她雖然上了歲數,可鼻子靈著呢,嗅到一股怪味,側頭看去,見一個小伙子在吃東西。她笑著跟人嘀咕下,塞了幾顆糖,便從碗里抓了一把,往余母身上甩去。
“啊,這是什么!”那股酸臭味迎面而來,熏得余母直干嘔。
余家人也都連忙捂著鼻子退開。
“能是什么?我瞧著你不說人話,嘴那么臭,以為你跟狗一樣愛吃屎,就喂了你一口。你咋還不知道感激呢?”
齊老太奶伸出土黃嘰嘰、黏糊糊的手來,別說余家人了,就連剛才看到她小動作的眾人,都忍不住跟著干嘔。
“你們這是打定主意扒著我家福娣了?”
那胡隊長冷笑聲:“能跟我們胡家當親戚,是你們的榮幸。這門親事,我還真做定了!除非你們想缺胳膊斷腿……”
他話還沒說完呢,就被人直接狠狠甩了一巴掌。
“我凸(艸皿艸)……”他爆粗口地扭頭瞪去,只說了倆字,立馬將一嘴的臟話咽下去,哈腰堆起笑:“孔主任,您今天不走親戚?這里就一點小事,不用驚動您的,我很快就處理好!”
孔主任淡淡地說:“我就是要來這走親戚,齊家人怎么被擋在門外了?誰狐假虎威以公謀私呢?”

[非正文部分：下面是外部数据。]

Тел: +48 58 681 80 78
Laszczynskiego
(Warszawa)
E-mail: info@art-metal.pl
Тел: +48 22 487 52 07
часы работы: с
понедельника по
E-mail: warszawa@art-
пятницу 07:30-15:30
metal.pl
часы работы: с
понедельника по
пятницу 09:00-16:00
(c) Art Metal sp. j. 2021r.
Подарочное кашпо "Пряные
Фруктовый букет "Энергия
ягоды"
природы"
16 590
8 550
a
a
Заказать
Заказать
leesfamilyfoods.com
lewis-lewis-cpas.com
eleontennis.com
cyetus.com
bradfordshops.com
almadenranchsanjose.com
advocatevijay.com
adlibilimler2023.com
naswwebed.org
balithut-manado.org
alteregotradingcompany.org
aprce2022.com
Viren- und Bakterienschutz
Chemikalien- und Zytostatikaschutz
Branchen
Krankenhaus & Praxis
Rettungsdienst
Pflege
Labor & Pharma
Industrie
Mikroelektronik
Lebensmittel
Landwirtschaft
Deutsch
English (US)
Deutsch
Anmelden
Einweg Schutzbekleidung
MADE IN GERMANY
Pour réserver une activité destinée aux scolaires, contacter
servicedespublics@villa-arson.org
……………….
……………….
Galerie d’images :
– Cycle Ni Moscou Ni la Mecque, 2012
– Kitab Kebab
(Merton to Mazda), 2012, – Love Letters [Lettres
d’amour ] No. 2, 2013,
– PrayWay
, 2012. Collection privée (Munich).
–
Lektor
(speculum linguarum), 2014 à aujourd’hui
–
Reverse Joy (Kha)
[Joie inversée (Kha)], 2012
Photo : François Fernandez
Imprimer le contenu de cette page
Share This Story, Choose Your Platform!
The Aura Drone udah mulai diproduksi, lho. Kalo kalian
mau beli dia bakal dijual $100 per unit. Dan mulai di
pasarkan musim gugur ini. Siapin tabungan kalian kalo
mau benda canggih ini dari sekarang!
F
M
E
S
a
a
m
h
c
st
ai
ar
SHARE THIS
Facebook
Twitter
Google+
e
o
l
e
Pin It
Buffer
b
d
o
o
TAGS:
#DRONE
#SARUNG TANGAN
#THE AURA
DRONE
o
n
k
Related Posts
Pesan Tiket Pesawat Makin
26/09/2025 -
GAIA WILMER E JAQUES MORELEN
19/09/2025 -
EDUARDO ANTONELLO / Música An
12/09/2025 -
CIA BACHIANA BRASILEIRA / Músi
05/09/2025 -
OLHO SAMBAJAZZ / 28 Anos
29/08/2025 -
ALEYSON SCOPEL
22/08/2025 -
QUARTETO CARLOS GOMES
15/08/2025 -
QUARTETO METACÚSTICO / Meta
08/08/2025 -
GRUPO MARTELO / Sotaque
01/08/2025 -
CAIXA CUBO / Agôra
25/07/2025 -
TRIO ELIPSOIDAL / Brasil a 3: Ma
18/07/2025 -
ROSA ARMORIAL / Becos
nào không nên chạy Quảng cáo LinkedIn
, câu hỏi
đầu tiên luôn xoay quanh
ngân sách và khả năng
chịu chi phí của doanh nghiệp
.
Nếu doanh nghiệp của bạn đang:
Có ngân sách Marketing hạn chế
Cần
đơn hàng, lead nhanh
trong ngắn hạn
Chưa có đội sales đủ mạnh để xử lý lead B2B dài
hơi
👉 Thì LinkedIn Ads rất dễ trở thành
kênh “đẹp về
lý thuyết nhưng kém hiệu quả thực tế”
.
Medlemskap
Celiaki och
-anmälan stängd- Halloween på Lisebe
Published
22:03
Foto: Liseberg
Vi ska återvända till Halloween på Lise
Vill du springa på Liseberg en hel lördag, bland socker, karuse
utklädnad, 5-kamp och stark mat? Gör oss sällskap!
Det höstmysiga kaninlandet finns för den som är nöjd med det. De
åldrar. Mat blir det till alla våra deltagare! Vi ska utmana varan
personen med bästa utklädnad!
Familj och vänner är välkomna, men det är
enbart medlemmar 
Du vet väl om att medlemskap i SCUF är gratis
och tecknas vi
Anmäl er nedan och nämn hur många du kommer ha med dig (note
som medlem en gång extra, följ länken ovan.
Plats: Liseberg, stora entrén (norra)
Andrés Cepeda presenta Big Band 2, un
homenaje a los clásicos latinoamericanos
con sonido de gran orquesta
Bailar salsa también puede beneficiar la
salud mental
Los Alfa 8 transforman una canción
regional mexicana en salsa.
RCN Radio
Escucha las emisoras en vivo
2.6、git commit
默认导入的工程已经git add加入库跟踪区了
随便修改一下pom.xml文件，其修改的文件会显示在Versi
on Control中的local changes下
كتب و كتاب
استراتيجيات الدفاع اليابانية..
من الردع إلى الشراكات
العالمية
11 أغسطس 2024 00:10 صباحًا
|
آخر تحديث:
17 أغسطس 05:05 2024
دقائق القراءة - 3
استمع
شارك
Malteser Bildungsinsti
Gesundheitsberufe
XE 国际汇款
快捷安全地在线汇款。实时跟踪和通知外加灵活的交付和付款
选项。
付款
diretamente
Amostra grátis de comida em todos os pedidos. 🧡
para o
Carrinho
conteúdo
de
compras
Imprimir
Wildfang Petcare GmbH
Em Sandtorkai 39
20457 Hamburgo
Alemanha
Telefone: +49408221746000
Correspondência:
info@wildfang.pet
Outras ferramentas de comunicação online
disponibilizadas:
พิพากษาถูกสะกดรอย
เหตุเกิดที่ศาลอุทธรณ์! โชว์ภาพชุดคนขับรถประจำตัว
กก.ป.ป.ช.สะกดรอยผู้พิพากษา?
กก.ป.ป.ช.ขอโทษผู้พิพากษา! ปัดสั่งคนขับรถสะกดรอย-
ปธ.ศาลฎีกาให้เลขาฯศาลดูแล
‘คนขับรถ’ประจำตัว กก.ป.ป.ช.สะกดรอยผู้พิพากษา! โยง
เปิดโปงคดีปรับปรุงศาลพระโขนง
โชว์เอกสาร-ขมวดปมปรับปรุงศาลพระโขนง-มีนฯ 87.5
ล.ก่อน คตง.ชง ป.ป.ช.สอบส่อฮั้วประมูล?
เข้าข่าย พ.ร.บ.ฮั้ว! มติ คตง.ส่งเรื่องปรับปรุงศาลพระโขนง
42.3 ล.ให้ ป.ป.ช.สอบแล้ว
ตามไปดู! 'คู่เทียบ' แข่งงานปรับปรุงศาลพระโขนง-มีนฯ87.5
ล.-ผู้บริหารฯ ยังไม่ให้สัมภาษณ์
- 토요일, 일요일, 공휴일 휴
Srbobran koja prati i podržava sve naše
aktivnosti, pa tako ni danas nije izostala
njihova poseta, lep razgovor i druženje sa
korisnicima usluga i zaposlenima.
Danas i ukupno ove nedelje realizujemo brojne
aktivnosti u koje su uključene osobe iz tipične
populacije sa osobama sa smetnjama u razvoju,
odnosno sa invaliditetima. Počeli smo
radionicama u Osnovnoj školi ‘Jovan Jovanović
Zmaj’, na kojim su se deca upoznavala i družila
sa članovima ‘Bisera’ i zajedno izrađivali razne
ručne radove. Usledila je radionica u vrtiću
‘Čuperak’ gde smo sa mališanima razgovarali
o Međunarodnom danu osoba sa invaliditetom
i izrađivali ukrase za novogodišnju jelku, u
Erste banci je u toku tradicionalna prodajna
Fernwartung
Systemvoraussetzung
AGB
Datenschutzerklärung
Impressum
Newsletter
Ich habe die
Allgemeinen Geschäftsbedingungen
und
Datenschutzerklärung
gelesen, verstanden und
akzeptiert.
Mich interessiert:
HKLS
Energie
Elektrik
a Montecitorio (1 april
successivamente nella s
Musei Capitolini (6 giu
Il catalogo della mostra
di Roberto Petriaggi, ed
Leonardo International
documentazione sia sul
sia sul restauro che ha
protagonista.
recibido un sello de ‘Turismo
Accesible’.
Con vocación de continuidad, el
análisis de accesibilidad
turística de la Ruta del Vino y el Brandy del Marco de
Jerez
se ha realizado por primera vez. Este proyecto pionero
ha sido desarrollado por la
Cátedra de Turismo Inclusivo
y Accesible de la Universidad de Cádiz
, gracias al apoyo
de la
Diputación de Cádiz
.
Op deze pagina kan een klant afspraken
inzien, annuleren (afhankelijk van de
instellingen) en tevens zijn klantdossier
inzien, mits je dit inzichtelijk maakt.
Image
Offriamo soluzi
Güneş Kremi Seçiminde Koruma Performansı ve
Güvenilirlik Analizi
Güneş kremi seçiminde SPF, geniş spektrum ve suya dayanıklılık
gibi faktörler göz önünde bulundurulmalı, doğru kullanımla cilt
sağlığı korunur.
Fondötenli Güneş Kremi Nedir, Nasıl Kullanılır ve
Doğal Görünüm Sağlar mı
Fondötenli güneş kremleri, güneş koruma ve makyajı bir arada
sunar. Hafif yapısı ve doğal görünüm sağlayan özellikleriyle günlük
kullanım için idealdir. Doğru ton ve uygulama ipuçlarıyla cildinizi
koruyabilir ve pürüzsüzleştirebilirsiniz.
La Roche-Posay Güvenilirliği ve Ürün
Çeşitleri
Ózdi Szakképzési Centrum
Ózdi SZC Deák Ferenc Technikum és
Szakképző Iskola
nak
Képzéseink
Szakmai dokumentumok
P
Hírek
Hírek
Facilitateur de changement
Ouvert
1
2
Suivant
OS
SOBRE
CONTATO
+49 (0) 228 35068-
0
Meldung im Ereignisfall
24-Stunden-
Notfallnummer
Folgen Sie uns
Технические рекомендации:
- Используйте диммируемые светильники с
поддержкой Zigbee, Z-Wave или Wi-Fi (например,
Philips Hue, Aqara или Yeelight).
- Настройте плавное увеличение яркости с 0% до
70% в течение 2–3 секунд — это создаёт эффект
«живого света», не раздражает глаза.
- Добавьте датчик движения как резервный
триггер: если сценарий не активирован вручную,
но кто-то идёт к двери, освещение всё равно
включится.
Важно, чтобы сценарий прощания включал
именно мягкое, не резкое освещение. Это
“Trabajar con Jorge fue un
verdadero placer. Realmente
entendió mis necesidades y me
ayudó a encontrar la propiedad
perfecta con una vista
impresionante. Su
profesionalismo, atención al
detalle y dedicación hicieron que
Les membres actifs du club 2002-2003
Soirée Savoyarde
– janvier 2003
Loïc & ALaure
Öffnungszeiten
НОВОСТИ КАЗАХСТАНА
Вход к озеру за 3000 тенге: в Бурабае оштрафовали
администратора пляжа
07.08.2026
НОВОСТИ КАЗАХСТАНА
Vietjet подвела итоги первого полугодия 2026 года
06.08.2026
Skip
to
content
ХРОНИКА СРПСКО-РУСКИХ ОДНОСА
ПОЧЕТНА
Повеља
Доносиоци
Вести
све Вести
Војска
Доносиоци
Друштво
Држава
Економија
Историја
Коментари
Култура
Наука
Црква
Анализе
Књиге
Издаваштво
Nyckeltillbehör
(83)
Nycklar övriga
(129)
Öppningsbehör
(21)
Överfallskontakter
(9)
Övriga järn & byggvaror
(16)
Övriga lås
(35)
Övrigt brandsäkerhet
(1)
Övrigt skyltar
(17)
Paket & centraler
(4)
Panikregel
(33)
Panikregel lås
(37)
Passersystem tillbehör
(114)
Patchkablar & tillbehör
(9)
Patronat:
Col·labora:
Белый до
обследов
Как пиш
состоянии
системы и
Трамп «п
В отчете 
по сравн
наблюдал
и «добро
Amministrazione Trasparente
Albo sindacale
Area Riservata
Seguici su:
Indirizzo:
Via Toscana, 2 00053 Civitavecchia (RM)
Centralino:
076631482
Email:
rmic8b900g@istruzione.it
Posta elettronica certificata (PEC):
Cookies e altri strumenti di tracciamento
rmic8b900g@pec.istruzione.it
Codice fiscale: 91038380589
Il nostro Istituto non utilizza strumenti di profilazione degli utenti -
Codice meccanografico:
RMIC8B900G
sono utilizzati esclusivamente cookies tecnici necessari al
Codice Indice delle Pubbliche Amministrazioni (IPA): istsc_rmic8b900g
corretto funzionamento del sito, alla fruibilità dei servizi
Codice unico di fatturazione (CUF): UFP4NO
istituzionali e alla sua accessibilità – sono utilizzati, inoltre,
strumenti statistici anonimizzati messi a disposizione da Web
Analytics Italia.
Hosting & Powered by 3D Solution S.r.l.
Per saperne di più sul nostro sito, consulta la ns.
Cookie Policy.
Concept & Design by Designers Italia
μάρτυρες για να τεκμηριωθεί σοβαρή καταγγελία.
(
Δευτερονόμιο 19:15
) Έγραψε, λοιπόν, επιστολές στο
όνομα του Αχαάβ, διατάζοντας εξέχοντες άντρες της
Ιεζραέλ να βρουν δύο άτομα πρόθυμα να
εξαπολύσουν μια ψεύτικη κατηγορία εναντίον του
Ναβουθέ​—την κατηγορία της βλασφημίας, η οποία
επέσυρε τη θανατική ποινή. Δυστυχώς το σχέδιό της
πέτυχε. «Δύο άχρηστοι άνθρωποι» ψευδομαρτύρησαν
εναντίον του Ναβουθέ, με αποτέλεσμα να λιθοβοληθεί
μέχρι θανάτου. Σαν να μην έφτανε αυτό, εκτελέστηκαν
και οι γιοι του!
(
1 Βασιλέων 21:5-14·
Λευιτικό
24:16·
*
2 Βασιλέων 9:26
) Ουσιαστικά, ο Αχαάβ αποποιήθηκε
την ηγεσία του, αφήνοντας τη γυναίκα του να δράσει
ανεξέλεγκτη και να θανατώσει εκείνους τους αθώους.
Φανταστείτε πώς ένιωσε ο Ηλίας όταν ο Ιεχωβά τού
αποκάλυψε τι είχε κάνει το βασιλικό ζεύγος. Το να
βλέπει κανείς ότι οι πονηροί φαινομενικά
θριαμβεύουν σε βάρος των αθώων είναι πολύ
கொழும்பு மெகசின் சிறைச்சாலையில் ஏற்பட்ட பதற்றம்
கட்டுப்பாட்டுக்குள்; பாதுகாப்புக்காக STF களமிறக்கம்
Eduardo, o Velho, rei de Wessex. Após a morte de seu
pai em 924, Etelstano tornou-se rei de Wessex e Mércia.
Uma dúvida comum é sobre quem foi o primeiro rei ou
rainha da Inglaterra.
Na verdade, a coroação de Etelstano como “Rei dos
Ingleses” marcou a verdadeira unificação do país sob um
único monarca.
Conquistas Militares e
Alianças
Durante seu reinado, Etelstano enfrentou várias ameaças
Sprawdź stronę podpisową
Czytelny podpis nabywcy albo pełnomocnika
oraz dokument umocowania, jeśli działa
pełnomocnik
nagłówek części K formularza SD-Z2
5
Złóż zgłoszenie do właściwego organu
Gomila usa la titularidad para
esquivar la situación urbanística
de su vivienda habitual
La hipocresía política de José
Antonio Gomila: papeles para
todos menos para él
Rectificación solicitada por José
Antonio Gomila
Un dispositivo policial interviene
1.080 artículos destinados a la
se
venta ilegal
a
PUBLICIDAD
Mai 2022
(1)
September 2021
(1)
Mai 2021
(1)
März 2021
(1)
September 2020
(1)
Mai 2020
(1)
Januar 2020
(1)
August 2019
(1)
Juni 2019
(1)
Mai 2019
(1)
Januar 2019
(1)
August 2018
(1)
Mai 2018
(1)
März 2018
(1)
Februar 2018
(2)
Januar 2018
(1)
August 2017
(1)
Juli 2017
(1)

胡隊長渾身冒冷汗,誰不知道孔主任的手段啊?他趕忙扭頭沖余家人道:“還愣著干什么?抓緊離開啊!”
“哎,只離開不夠吧?余家讓齊家名譽掃地,房子也被糟蹋得不行,不做點賠償嗎?”豹哥嘖了聲。
“對對對,是得賠償,我讓他們按照房租的三倍,不對,五倍,補償給你們怎么樣?”胡隊長賠笑道。
“憑什么啊……”余母氣不過,剛嚷嚷出聲,就被胡隊長對著肚子狠狠踹了一腳,疼得她在地上半天爬不起來。
其他余家人也恨不能降低存在感,縮著脖子。
“我們賠,”余父趕忙說道。“她一個婦道人家,說話不管用的。”
“七妹你覺得呢?”豹哥側頭問道。
“還得余文正掛著‘我是騙子’的牌子,繞皮鞋廠三圈,將他跟我沒有談對象、卻霸占我弟房子的事給說了。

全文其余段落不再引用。